NY Ethics Commission Rescinds Approval For Cuomo Book Deal
A state ethics commission in New York is rescinding its prior approval for former Governor Andrew Cuomo’s book deal.
The vote on Tuesday was 12-1.
The New York State Joint Commission on Public Ethics (JCOPE) granted approval for Cuomo’s $5.1 million book deal in June.
At that time, the former Governor’s special counsel told the Ethics Commission that Cuomo would write the book, “American Crisis: Leadership Lessons from the COVID-19 Pandemic,” entirely on his own.
Since then, Cuomo has acknowledged that state employees “volunteered” for tasks, including editing the manuscript.
Recent reports have emerged that say several state workers aided the governor as he authored the memoir.
Cuomo will have the chance to apply for a new approval and if one isn’t granted, the commission could then force him to repay millions in profits.

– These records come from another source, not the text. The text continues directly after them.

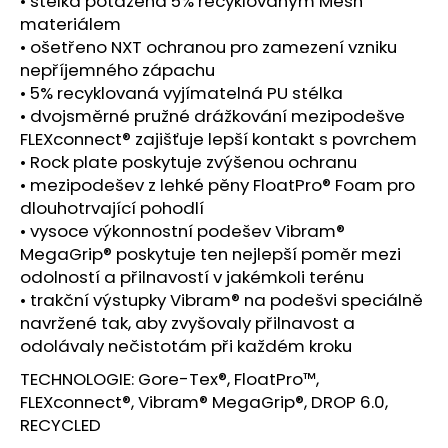
• stélka potažená 5% recyklovaným Mesh
materiálem
• ošetřeno NXT ochranou pro zamezení vzniku
nepříjemného zápachu
• 5% recyklovaná vyjímatelná PU stélka
• dvojsměrné pružné drážkování mezipodešve
FLEXconnect® zajišťuje lepší kontakt s povrchem
• Rock plate poskytuje zvýšenou ochranu
• mezipodešev z lehké pěny FloatPro® Foam pro
dlouhotrvající pohodlí
• vysoce výkonnostní podešev Vibram®
MegaGrip® poskytuje ten nejlepší poměr mezi
odolností a přilnavostí v jakémkoli terénu
• trakční výstupky Vibram® na podešvi speciálně
navržené tak, aby zvyšovaly přilnavost a
odolávaly nečistotám při každém kroku
TECHNOLOGIE: Gore-Tex®, FloatPro™,
FLEXconnect®, Vibram® MegaGrip®, DROP 6.0,
RECYCLED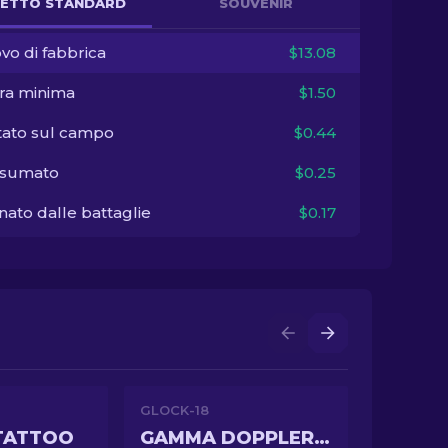
ETTO STANDARD
SOUVENIR
vo di fabbrica
$13.08
ra minima
$1.50
tato sul campo
$0.44
sumato
$0.25
ato dalle battaglie
$0.17
GLOCK-18
TATTOO
GAMMA DOPPLER PHASE 2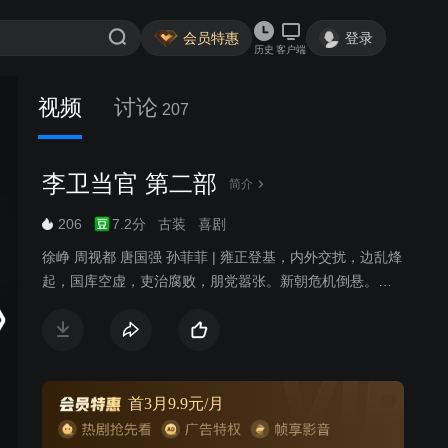
会员特惠
登录
历史
客户端
视频
讨论
207
李卫当官 第二部
简介
206
7.2分
古装
喜剧
徐峥 周视都 唐国强 孙菲菲 | 雍正登基，内外交扰，边乱烽
起，国库空虚，吏治腐败，朋党嚣张。新朝危机倒悬。占
大清国三分有一的江南两江三省被八爷允祀的党徒所控
制。大清国库空虚得连军粮、冬衣、赈灾急需的百十万两
银子都拿不出来。西北叛军骚扰，年羹尧手握六十万大军
却以军向缺乏为由久拖不战，俨然一个西北割据藩王。面
对如此困境，继位大统刚刚四个月的雍正皇帝处乱不惊，
首3月9.9元/月
经过深思熟虑后，决定大胆起用被人认为“小混混”的李卫前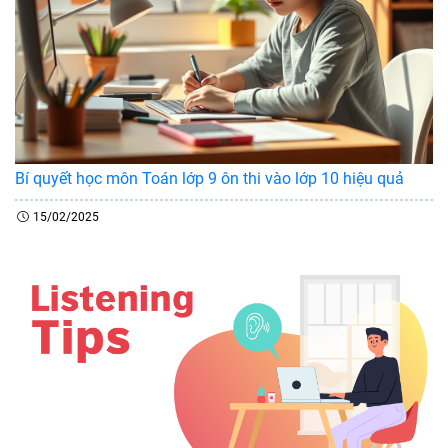
Bí quyết học môn Toán lớp 9 ôn thi vào lớp 10 hiệu quả
15/02/2025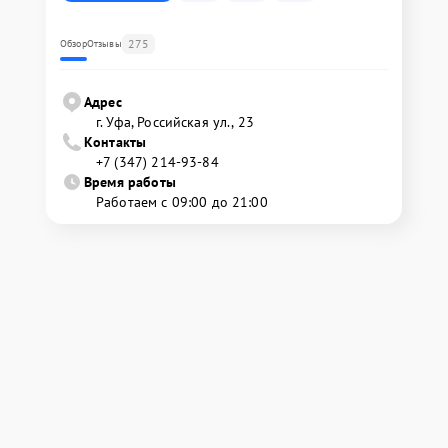
275
Обзор
Отзывы
Адрес
г. Уфа, Российская ул., 23
Контакты
+7 (347) 214-93-84
Время работы
Работаем с 09:00 до 21:00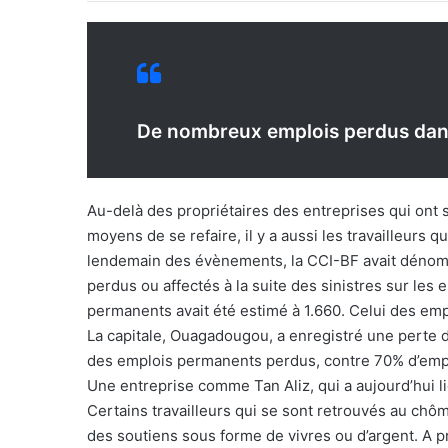
De nombreux emplois perdus dans
Au-delà des propriétaires des entreprises qui ont 
moyens de se refaire, il y a aussi les travailleurs qu
lendemain des évènements, la CCI-BF avait dénomb
perdus ou affectés à la suite des sinistres sur les 
permanents avait été estimé à 1.660. Celui des empl
La capitale, Ouagadougou, a enregistré une perte 
des emplois permanents perdus, contre 70% d’empl
Une entreprise comme Tan Aliz, qui a aujourd’hui li
Certains travailleurs qui se sont retrouvés au chô
des soutiens sous forme de vivres ou d’argent. A p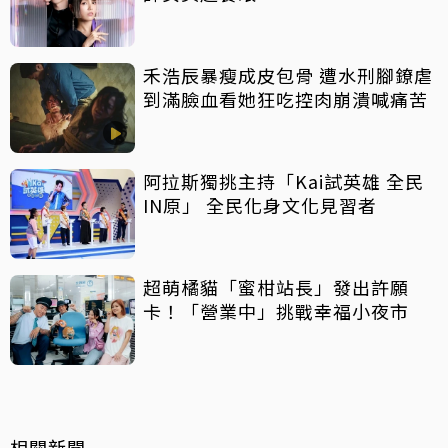
禾浩辰暴瘦成皮包骨 遭水刑腳鐐虐
到滿臉血看她狂吃控肉崩潰喊痛苦
阿拉斯獨挑主持「Kai試英雄 全民
IN原」 全民化身文化見習者
超萌橘貓「蜜柑站長」發出許願
卡！「營業中」挑戰幸福小夜市
相關新聞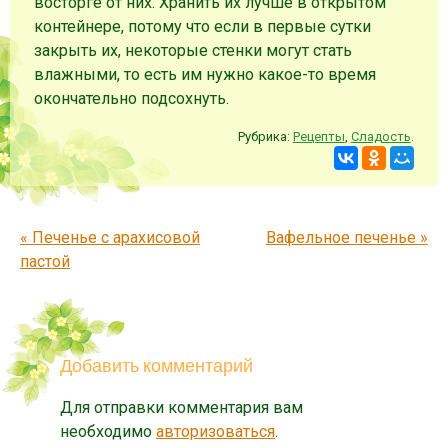
восторге от них. Хранить их лучше в открытом
контейнере, потому что если в первые сутки
закрыть их, некоторые стенки могут стать
влажными, то есть им нужно какое-то время
окончательно подсохнуть.
Рубрика:
Рецепты
,
Сладость
.
Запись навигация
«
Печенье с арахисовой
Вафельное печенье
»
пастой
Добавить комментарий
Для отправки комментария вам
необходимо
авторизоваться
.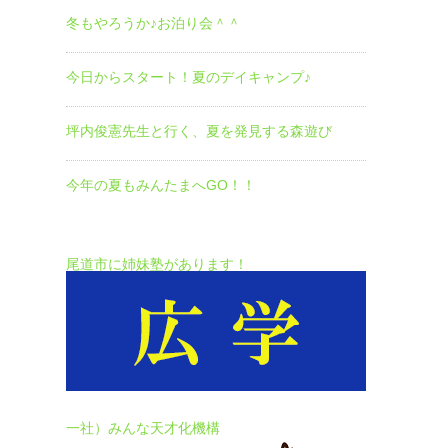
冬もやろうか♪お泊り会＾＾
今日からスタート！夏のデイキャンプ♪
坪内俊憲先生と行く、夏を発見する森遊び
今年の夏もみんたまへGO！！
尾道市に姉妹塾があります！
一社）みんな天才化機構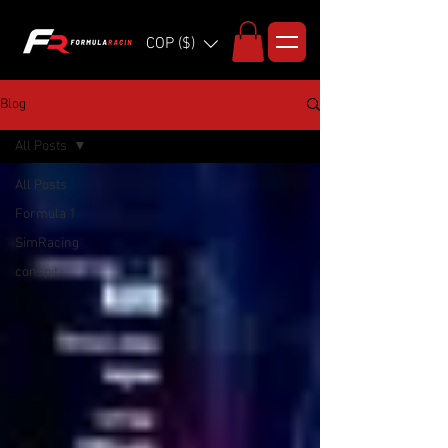
COP ($)
Blog
All Posts
All Posts
Formula 1
SimRacing
conspit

"These JCOPE members are acting outside the scope of their authority and are carrying the water of the politicians who appointed them,” Cuomo spokesperson Rich Azzopardi told Politico.com. “It is the height of hypocrisy for [Gov. Kathy] Hochul and the legislature's appointees to take this position, given that these elected officials routinely use their own staff for political and personal assistance on their own time.”
The Joint Commission on Public Ethics was created 2011 by Governor Cuomo to oversee and regulate lobbying in New York.
It has broad authority over Statewide elected officials, candidates for those offices, executive branch officers and employees, members of the Legislature and legislative branch employees and candidates, as well as certain political party chairs, and registered lobbyists and their clients.